Pessach, too, said he will be vaccinating his youngest child.

“It is not just that I am sending my kid to go get vaccinated, but that he wants to go and get it and put the challenges of the last year behind him,” Pessach said. “He is very happy to do it, and I am sure the vaccine will protect him.”

He added that he hopes many other parents will choose like him and get their children jabbed.

“We have a responsibility to one another,” Pessach said, “to the children and the rest of the community.”

“We do not know when there will be another coronavirus wave,” said Prof. Eli Somekh, head of the pediatric wing at Mayanei Hayeshua Medical Center in Bnei Brak. “We don’t know if this wave will start to spread again or if there will be another variant.

“People who are vaccinated will be in a much better place against serious infection,” he stressed. “It is much better to enter any new wave vaccinated than unvaccinated.”

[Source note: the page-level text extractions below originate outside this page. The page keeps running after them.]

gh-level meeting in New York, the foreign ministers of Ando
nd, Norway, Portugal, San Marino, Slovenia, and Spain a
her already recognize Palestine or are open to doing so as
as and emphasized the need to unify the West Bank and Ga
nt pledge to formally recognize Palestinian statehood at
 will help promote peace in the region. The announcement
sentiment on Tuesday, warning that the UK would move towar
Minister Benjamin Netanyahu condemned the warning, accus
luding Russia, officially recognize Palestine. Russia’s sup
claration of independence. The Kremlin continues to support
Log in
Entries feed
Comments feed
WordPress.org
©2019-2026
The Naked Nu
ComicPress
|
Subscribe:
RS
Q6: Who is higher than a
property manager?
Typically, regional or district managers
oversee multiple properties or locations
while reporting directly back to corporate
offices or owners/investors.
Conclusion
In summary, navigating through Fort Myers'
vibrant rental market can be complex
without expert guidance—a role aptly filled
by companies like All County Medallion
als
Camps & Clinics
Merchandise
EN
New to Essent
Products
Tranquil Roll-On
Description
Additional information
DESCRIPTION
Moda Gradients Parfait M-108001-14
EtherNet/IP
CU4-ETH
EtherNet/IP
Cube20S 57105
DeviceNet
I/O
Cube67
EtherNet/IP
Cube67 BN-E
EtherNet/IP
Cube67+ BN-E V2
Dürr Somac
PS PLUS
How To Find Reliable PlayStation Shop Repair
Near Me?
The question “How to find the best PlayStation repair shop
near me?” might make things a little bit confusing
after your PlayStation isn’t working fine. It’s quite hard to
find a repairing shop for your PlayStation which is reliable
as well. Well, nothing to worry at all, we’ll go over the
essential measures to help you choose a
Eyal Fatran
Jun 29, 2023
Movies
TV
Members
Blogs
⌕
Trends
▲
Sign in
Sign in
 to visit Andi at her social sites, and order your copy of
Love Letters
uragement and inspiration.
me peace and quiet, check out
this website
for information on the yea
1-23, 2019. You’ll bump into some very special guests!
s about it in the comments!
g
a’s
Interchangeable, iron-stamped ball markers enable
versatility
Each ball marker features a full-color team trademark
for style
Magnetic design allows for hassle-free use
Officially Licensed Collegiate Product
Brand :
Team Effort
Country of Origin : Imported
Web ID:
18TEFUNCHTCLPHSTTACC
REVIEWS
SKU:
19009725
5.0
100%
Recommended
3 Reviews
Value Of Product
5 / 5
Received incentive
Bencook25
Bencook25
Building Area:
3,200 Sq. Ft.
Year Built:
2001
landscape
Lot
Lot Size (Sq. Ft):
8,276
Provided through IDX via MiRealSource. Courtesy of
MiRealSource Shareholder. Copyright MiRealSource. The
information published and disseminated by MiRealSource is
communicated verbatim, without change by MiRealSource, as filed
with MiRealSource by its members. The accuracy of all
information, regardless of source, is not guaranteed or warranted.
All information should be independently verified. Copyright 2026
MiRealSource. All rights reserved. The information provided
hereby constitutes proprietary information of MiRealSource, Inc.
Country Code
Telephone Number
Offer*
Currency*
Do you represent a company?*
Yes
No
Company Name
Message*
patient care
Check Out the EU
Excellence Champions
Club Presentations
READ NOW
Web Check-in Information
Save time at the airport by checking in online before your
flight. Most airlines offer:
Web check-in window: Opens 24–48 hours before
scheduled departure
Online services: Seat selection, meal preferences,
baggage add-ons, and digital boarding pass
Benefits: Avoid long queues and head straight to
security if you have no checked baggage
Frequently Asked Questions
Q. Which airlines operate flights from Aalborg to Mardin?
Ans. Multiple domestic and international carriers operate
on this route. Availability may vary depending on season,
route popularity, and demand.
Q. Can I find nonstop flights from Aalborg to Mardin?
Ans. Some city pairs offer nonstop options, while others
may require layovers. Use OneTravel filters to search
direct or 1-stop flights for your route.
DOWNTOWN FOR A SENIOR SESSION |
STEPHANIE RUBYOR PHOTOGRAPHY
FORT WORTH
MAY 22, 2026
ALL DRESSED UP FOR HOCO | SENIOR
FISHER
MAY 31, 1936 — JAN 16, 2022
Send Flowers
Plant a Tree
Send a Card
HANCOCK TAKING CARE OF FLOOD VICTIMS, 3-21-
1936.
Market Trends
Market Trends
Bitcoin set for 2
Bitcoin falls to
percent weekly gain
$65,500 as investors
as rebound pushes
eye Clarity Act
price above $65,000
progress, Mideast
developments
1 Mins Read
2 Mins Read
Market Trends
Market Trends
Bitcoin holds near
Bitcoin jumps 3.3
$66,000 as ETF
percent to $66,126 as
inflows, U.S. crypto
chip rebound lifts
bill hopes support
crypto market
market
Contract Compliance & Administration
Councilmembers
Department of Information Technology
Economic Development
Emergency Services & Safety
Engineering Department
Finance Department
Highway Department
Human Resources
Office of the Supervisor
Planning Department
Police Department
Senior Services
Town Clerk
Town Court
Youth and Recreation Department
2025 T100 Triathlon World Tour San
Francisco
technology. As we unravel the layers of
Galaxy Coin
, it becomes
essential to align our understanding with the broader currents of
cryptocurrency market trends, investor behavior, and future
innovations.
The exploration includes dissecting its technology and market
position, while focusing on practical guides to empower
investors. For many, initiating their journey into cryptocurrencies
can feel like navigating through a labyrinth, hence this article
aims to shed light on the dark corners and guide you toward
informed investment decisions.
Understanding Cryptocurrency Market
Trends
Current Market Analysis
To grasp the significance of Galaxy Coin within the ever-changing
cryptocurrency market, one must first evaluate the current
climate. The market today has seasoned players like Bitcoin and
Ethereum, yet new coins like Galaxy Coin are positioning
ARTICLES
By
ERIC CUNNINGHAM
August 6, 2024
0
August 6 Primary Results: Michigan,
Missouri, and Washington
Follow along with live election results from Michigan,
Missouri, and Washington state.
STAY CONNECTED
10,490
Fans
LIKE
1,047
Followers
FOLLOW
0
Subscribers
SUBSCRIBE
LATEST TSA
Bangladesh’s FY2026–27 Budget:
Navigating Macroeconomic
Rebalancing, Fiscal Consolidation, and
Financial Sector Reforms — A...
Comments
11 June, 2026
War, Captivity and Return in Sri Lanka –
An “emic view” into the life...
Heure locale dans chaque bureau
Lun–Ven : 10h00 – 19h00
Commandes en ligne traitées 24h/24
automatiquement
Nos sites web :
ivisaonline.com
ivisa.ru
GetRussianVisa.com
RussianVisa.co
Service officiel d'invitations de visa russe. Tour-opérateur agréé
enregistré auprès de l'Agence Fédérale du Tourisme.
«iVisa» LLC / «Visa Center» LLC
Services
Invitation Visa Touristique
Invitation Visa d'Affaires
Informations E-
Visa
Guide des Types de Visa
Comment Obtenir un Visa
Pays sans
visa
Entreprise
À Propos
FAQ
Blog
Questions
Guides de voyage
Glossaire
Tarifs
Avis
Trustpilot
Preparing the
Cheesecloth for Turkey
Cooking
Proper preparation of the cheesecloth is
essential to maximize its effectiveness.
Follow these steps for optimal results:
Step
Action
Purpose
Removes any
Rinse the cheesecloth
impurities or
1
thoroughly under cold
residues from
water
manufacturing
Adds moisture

But both groups of parents said what they really hope is that whatever decision they make for their children, there will not be a stigma around it.

“I am not an anti-vaxxer or a crazy conspiracy theorist,” Edmunds said. “I just looked at the data and felt it did not work. I wish other people would respect that decision.

“It would be nice to have respect for people who take the vaccine as well as for those who don’t,” she said.